THE TASK — Every record must be given again word for word; no picture belongs in the copy.
....
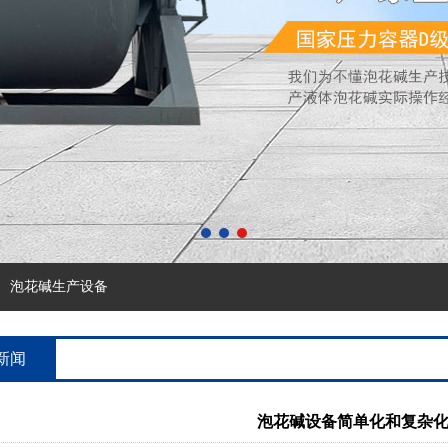
泡花碱生产设备
新闻
泡花碱设备简单化和复杂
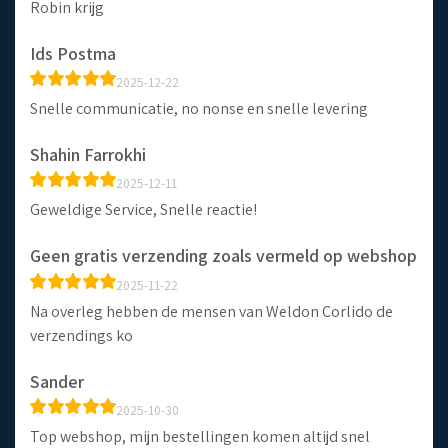
Robin krijg
Ids Postma
2025-12-22
Snelle communicatie, no nonse en snelle levering
Shahin Farrokhi
2025-12-11
Geweldige Service, Snelle reactie!
Geen gratis verzending zoals vermeld op webshop
2025-11-22
Na overleg hebben de mensen van Weldon Corlido de
verzendings ko
Sander
2025-10-30
Top webshop, mijn bestellingen komen altijd snel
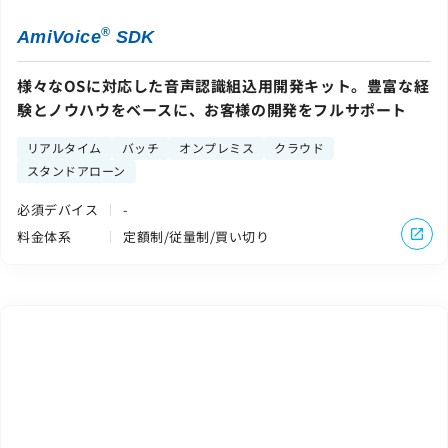
®
AmiVoice
SDK
様々なOSに対応した音声認識組込用開発キット。豊富な経
験とノウハウをベースに、お客様の開発をフルサポート
リアルタイム
バッチ
オンプレミス
クラウド
スタンドアローン
必須デバイス
-
料金体系
定額制/従量制/買い切り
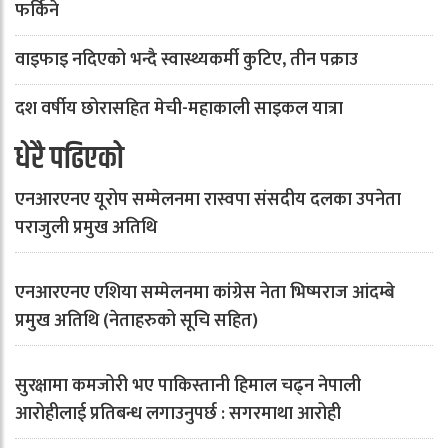
फर्किने
वाइफाइ नदिएको भन्दै स्वास्थ्यकर्मी कुटिए, तीन पक्राउ
दश वर्षीय छोरासहित मेची-महाकाली साइकल यात्रा
धेरै पढिएको
एनआरएनए यूरोप सम्मेलनमा रास्वपा संसदीय दलका उपनेता
पराजुली प्रमुख अतिथि
एनआरएनए एशिया सम्मेलनमा कांग्रेस नेता भिष्मराज आंदम्बे
प्रमुख अतिथि (नेताहरुको सूचि सहित)
सुरक्षामा कमजोरी भए पाकिस्तानी हिमाल चढ्न नेपाली
आरोहीलाई प्रतिबन्ध लगाउनुपर्छ : सगरमाथा आरोही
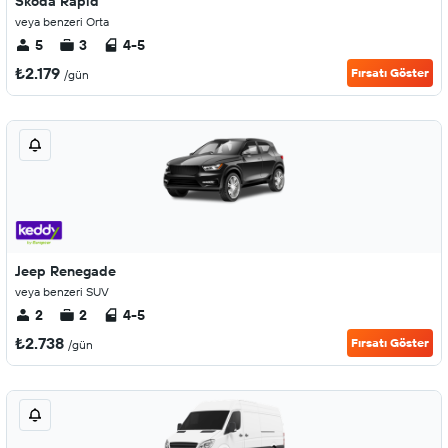
Skoda Rapid
veya benzeri Orta
5
3
4-5
₺2.179
Fırsatı Göster
/gün
Jeep Renegade
veya benzeri SUV
2
2
4-5
₺2.738
Fırsatı Göster
/gün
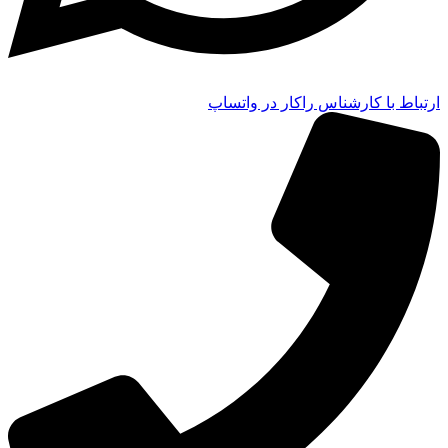
ارتباط با کارشناس راکار در واتساپ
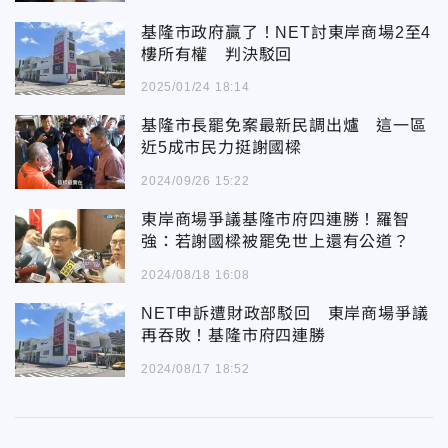
基隆市政府贏了！NET討東岸商場2至4
樓所有權 判決駁回
2025/01/24 18:14
基隆市長罷免案最新民調出爐 這一區
近5成市民力挺謝國樑
2024/09/26 15:22
東岸商場爭議基隆市府四連勝！羅智
強：若謝國樑被罷免世上還有公道？
2024/08/18 16:08
NET申訴遭財政部駁回 東岸商場爭議
再吞敗！基隆市府四連勝
2024/08/17 18:52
....
RESPONSE TO THIS TASK —
泡花碱生产设备
新闻
泡花碱设备简单化和复杂
Robin krijg
Ids Postma
2025-12-22
Snelle communicatie, no nonse en snelle levering
Shahin Farrokhi
2025-12-11
Geweldige Service, Snelle reactie!
Geen gratis verzending zoals vermeld op webshop
2025-11-22
Na overleg hebben de mensen van Weldon Corlido de
verzendings ko
Sander
2025-10-30
Top webshop, mijn bestellingen komen altijd snel
®
AmiVoice
SDK
様々なOSに対応した音声認識組込用開発キット。豊富な経
験とノウハウをベースに、お客様の開発をフルサポート
リアルタイム
バッチ
オンプレミス
クラウド
スタンドアローン
必須デバイス
-
料金体系
定額制/従量制/買い切り
फर्किने
वाइफाइ नदिएको भन्दै स्वास्थ्यकर्मी कुटिए, तीन पक्राउ
दश वर्षीय छोरासहित मेची-महाकाली साइकल यात्रा
धेरै पढिएको
एनआरएनए यूरोप सम्मेलनमा रास्वपा संसदीय दलका उपनेता
पराजुली प्रमुख अतिथि
एनआरएनए एशिया सम्मेलनमा कांग्रेस नेता भिष्मराज आंदम्बे
प्रमुख अतिथि (नेताहरुको सूचि सहित)
सुरक्षामा कमजोरी भए पाकिस्तानी हिमाल चढ्न नेपाली
आरोहीलाई प्रतिबन्ध लगाउनुपर्छ : सगरमाथा आरोही
Skoda Rapid
veya benzeri Orta
5
3
4-5
₺2.179
Fırsatı Göster
/gün
Jeep Renegade
veya benzeri SUV
2
2
4-5
₺2.738
Fırsatı Göster
/gün
ارتباط با کارشناس راکار در واتساپ
基隆市政府贏了！NET討東岸商場2至4
樓所有權 判決駁回
2025/01/24 18:14
基隆市長罷免案最新民調出爐 這一區
近5成市民力挺謝國樑
2024/09/26 15:22
東岸商場爭議基隆市府四連勝！羅智
強：若謝國樑被罷免世上還有公道？
2024/08/18 16:08
NET申訴遭財政部駁回 東岸商場爭議
再吞敗！基隆市府四連勝
2024/08/17 18:52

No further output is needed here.